First I dusted the mediaeval pew ends, then I mopped the tiled floor and ran over it with the polisher, to the vexation of a family of bats. Half an hour later, still in my cleaner’s overalls and bearing the broom as ad
ditional testimony to my labours, I ventured into the daylight. The sun had disappeared behind a blue-black cloud stack. Shadowy bands of rain pressed down on the bare hilltops. My heart stopped dead. I was staring at the hill we call the Beacon. It is the highest of the six. Its outline is pitted with shaped stones and hummocks said to be the remnants of an ancient burial ground. Among these stones, cut black against the seething skyline, stood the silhouette of a man in a long coat or raincoat that seemed to have no buttons down the front, for it flapped and billowed in the gusting wind, though his hands were plunged into its pockets.

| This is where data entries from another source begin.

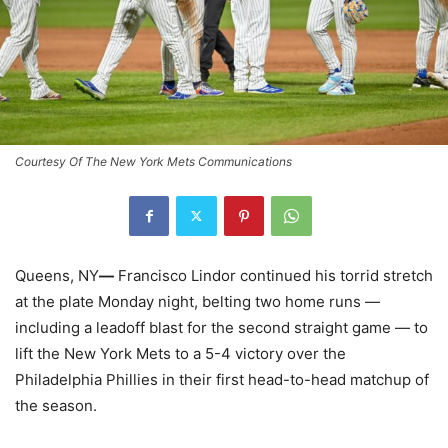
Courtesy Of The New York Mets Communications
Queens, NY
—
Francisco Lindor continued his torrid stretch
at the plate Monday night, belting two home runs —
including a leadoff blast for the second straight game — to
lift the New York Mets to a 5-4 victory over the
Philadelphia Phillies in their first head-to-head matchup of
the season.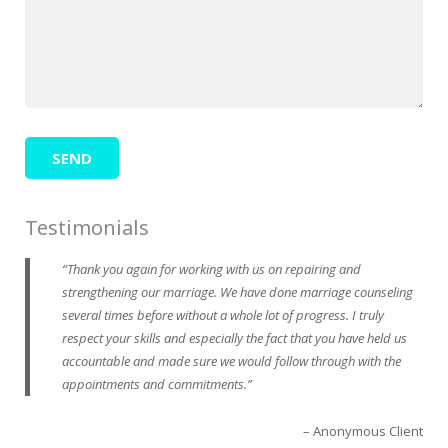
Testimonials
Thank you again for working with us on repairing and
strengthening our marriage. We have done marriage counseling
several times before without a whole lot of progress. I truly
respect your skills and especially the fact that you have held us
accountable and made sure we would follow through with the
appointments and commitments.
Anonymous Client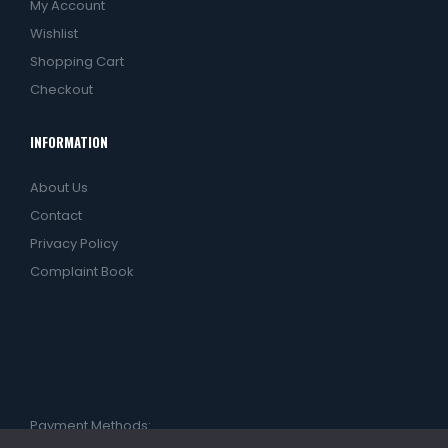
My Account
Wishlist
Shopping Cart
Checkout
INFORMATION
About Us
Contact
Privacy Policy
Complaint Book
Payment Methods:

His head was turned away from me, as if I had just hit him with a .38 revolver butt. His left foot was pointed outward in the quaintly Napoleonic pose that Larry liked to strike. He wore a flat cap, and though I did not remember ever seeing Larry in a cap, this meant nothing, for he was forever leaving his hats at people’s houses and helping himself to others he preferred. I tried to call out, but no sound escaped me. I opened my mouth, wanting to shout “Larry!” but for once my tongue couldn’t make the L. Come back, I mutely begged him, come down. Let’s begin again; let’s be friends, not rivals.
I took a step forward, then another. I think I was intending to charge at him as I had at Priddy, vaulting the stone walls, ignoring the gradient, yelling, “Larry, Larry! Larry, are you all right?” But as Larry was always telling me, I am not much good at spontaneity. So instead I set down my broom and cupped my hands to my mouth and shouted something shy, like “Hullo there, who is that, is it you?”
Or perhaps by then I had realised that for the second time in as many days I was addressing the unlovely person of Andreas Munslow, sometime member of my section and full-time keeper of my passport.
“What the devil do you think you’re doing here?” I shouted at him. “How dare you come here snooping on me? Go away. Get out of here.”